(EXTRACTED MATERIAL)
[Start of section]
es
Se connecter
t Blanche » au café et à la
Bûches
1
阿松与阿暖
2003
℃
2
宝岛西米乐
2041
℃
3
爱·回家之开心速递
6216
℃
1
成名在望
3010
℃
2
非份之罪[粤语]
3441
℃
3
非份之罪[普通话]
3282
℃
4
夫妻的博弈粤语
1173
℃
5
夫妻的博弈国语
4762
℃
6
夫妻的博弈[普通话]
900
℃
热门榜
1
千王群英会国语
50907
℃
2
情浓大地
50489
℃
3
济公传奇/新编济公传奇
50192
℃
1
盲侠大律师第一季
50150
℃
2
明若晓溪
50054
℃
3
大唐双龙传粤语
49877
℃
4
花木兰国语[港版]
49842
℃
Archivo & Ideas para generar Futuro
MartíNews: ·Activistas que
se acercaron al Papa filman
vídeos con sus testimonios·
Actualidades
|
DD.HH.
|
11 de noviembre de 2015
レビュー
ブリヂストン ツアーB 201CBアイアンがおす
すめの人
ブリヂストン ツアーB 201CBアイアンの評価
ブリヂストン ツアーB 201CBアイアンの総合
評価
[End of section]
[Start of section]
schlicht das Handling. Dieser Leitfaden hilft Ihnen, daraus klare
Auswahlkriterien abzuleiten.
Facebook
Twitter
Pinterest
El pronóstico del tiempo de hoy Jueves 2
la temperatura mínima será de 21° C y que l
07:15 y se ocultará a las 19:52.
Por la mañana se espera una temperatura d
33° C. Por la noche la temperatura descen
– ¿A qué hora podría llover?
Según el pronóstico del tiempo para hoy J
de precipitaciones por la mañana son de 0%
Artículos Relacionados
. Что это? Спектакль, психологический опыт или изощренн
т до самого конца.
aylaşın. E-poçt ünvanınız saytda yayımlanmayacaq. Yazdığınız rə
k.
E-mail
[End of section]
[Start of section]
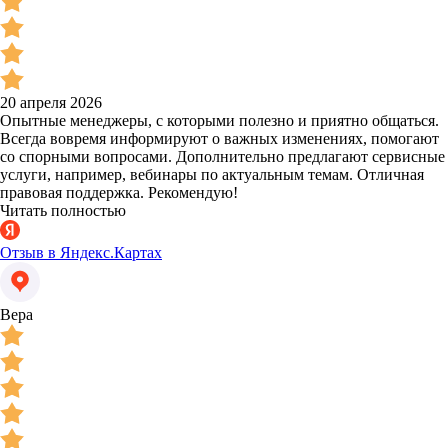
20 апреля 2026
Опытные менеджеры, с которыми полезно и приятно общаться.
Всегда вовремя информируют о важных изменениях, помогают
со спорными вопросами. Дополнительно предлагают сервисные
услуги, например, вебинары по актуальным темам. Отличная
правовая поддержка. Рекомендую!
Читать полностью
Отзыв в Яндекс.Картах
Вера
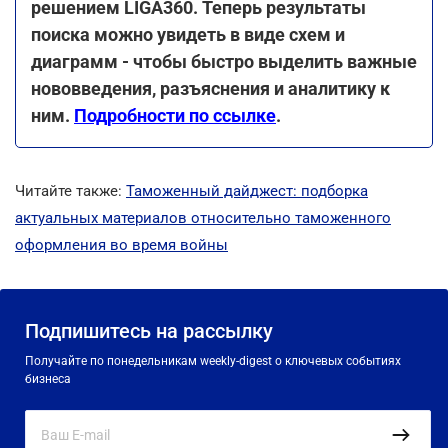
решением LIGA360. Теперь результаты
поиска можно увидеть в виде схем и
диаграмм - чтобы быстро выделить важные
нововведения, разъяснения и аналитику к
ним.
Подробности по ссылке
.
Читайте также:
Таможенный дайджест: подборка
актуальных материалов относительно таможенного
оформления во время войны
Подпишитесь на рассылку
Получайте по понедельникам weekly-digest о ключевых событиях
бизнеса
[End of section]
(EXERCISE DIRECTIONS)
Return, from the data, each line where the string "ツアーB" occurs.

(TASK OUTPUT)
ブリヂストン ツアーB 201CBアイアンがおす
ブリヂストン ツアーB 201CBアイアンの評価
ブリヂストン ツアーB 201CBアイアンの総合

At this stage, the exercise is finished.